WHAT YOU WILL DO:
Read the lines below, and copy any that contain the string "tabs".
Top of RAW DATA
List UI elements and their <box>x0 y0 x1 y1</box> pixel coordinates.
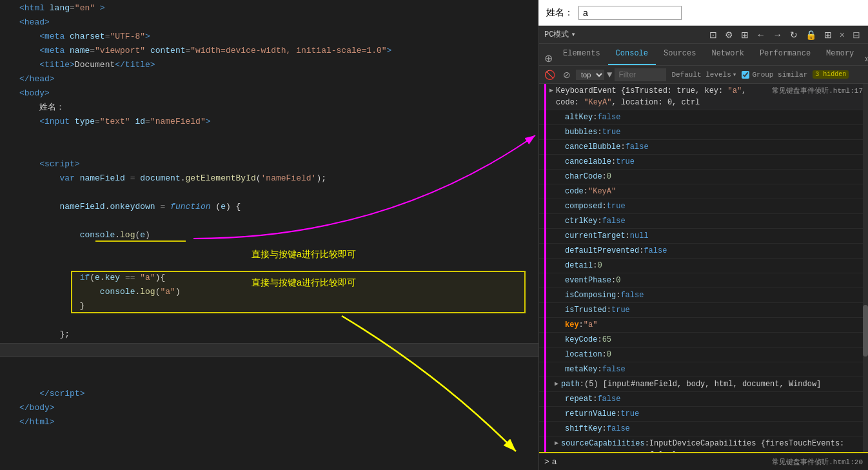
prop-path[interactable]: ▶ path: (5) [input#nameField, body, html… <box>539 377 868 392</box>
more-tabs-btn[interactable]: » <box>862 54 868 65</box>
prop-metaKey: metaKey: false <box>539 362 868 377</box>
code-line-19 <box>0 257 538 271</box>
group-similar-label: Group similar <box>742 71 807 79</box>
prop-sourceCapabilities[interactable]: ▶ sourceCapabilities: InputDeviceCapabil… <box>539 436 868 452</box>
code-line-26 <box>0 373 538 387</box>
code-line-25 <box>0 358 538 373</box>
scrollbar-thumb[interactable] <box>863 305 868 357</box>
form-input[interactable] <box>578 6 682 20</box>
levels-chevron-icon: ▾ <box>733 70 737 79</box>
prop-isComposing: isComposing: false <box>539 288 868 303</box>
code-line-29: </html> <box>0 415 538 429</box>
close-devtools-button[interactable]: × <box>837 28 847 41</box>
responsive-icon[interactable]: ⊡ <box>707 29 720 41</box>
inspect-element-btn[interactable]: ⊕ <box>542 52 555 65</box>
code-line-7: <body> <box>0 86 538 101</box>
tab-memory[interactable]: Memory <box>818 43 862 65</box>
code-line-27: </script> <box>0 387 538 401</box>
source-cap-triangle[interactable]: ▶ <box>555 438 558 452</box>
page-form-bar: 姓名： <box>538 0 868 26</box>
filter-input[interactable] <box>615 68 666 81</box>
hidden-badge: 3 hidden <box>813 70 849 79</box>
editor-content: <html lang="en" > <head> <meta charset="… <box>0 0 538 429</box>
code-line-14 <box>0 186 538 200</box>
code-line-28: </body> <box>0 401 538 415</box>
prop-returnValue: returnValue: true <box>539 407 868 422</box>
pc-mode-selector[interactable]: PC模式 ▾ <box>544 29 576 40</box>
code-line-9: <input type="text" id="nameField"> <box>0 115 538 129</box>
code-line-1: <html lang="en" > <box>0 1 538 15</box>
code-line-4: <meta name="viewport" content="width=dev… <box>0 44 538 58</box>
right-panel: 姓名： PC模式 ▾ ⊡ ⚙ ⊞ ← → ↻ 🔒 ⊞ × ⊟ ⊕ Element… <box>538 0 868 470</box>
code-line-16 <box>0 214 538 228</box>
prop-cancelBubble: cancelBubble: false <box>539 140 868 155</box>
group-similar-checkbox[interactable] <box>742 71 749 79</box>
expand-triangle[interactable]: ▶ <box>549 85 553 108</box>
code-line-6: </head> <box>0 72 538 86</box>
devtools-panel: PC模式 ▾ ⊡ ⚙ ⊞ ← → ↻ 🔒 ⊞ × ⊟ ⊕ Elements Co… <box>538 26 868 470</box>
chevron-down-icon: ▾ <box>571 30 575 39</box>
code-line-22: } <box>0 299 538 313</box>
prop-code: code: "KeyA" <box>539 184 868 199</box>
prop-detail: detail: 0 <box>539 259 868 273</box>
code-line-10 <box>0 129 538 143</box>
dock-button[interactable]: ⊟ <box>850 28 863 41</box>
prop-altKey: altKey: false <box>539 110 868 125</box>
devtools-tabs: ⊕ Elements Console Sources Network Perfo… <box>539 44 868 66</box>
event-text: KeyboardEvent {isTrusted: true, key: "a"… <box>556 85 772 108</box>
tab-sources[interactable]: Sources <box>656 43 704 65</box>
pc-mode-label: PC模式 <box>544 29 569 40</box>
prop-eventPhase: eventPhase: 0 <box>539 273 868 288</box>
event-header-row[interactable]: ▶ KeyboardEvent {isTrusted: true, key: "… <box>539 84 868 110</box>
prop-defaultPrevented: defaultPrevented: false <box>539 244 868 259</box>
prop-charCode: charCode: 0 <box>539 170 868 184</box>
code-line-15: nameField.onkeydown = function (e) { <box>0 200 538 214</box>
code-line-13: var nameField = document.getElementById(… <box>0 171 538 186</box>
prop-composed: composed: true <box>539 199 868 214</box>
event-file-link[interactable]: 常见键盘事件侦听.html:17 <box>772 85 868 108</box>
clear-console-btn[interactable]: 🚫 <box>542 68 558 81</box>
code-line-20: if(e.key == "a"){ <box>0 271 538 285</box>
back-icon[interactable]: ← <box>754 29 768 41</box>
tab-elements[interactable]: Elements <box>555 43 608 65</box>
tab-console[interactable]: Console <box>608 43 656 65</box>
grid-icon[interactable]: ⊞ <box>822 29 834 41</box>
devtools-top-bar: PC模式 ▾ ⊡ ⚙ ⊞ ← → ↻ 🔒 ⊞ × ⊟ <box>539 26 868 44</box>
console-input-file: 常见键盘事件侦听.html:20 <box>772 457 863 467</box>
code-separator <box>0 343 538 357</box>
prop-bubbles: bubbles: true <box>539 125 868 140</box>
lock-icon[interactable]: 🔒 <box>803 29 819 41</box>
code-line-17: console.log(e) <box>0 228 538 242</box>
default-levels-label: Default levels <box>671 71 731 79</box>
scrollbar-track <box>863 84 868 452</box>
settings-icon[interactable]: ⚙ <box>722 29 736 41</box>
group-similar-text: Group similar <box>752 71 807 79</box>
console-input-bar[interactable]: > a 常见键盘事件侦听.html:20 <box>539 452 868 470</box>
path-triangle[interactable]: ▶ <box>555 378 558 390</box>
ban-icon-btn[interactable]: ⊘ <box>560 68 573 81</box>
code-line-8: 姓名： <box>0 101 538 115</box>
prop-repeat: repeat: false <box>539 392 868 407</box>
form-label: 姓名： <box>546 7 573 19</box>
filter-arrow-icon: ▼ <box>607 70 612 80</box>
default-levels-btn[interactable]: Default levels ▾ <box>669 69 739 80</box>
code-line-3: <meta charset="UTF-8"> <box>0 30 538 44</box>
console-input-value[interactable]: a <box>552 457 772 467</box>
code-line-23 <box>0 313 538 328</box>
tab-performance[interactable]: Performance <box>752 43 818 65</box>
forward-icon[interactable]: → <box>771 29 785 41</box>
code-line-24: }; <box>0 328 538 342</box>
prop-location: location: 0 <box>539 348 868 362</box>
if-block-container: if(e.key == "a"){ console.log("a") } <box>0 271 538 313</box>
screenshot-icon[interactable]: ⊞ <box>738 29 751 41</box>
console-output[interactable]: ▶ KeyboardEvent {isTrusted: true, key: "… <box>539 84 868 452</box>
code-line-2: <head> <box>0 15 538 30</box>
refresh-icon[interactable]: ↻ <box>787 29 800 41</box>
frame-select[interactable]: top <box>576 70 604 80</box>
prop-currentTarget: currentTarget: null <box>539 229 868 244</box>
code-line-12: <script> <box>0 157 538 171</box>
code-line-11 <box>0 143 538 157</box>
prop-key: → key: "a" <box>539 318 868 333</box>
code-editor: <html lang="en" > <head> <meta charset="… <box>0 0 538 470</box>
tab-network[interactable]: Network <box>704 43 751 65</box>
Bottom of RAW DATA
WRITTEN ANSWER:
more-tabs-btn[interactable]: » <box>862 54 868 65</box>
devtools-tabs: ⊕ Elements Console Sources Network Perfo… <box>539 44 868 66</box>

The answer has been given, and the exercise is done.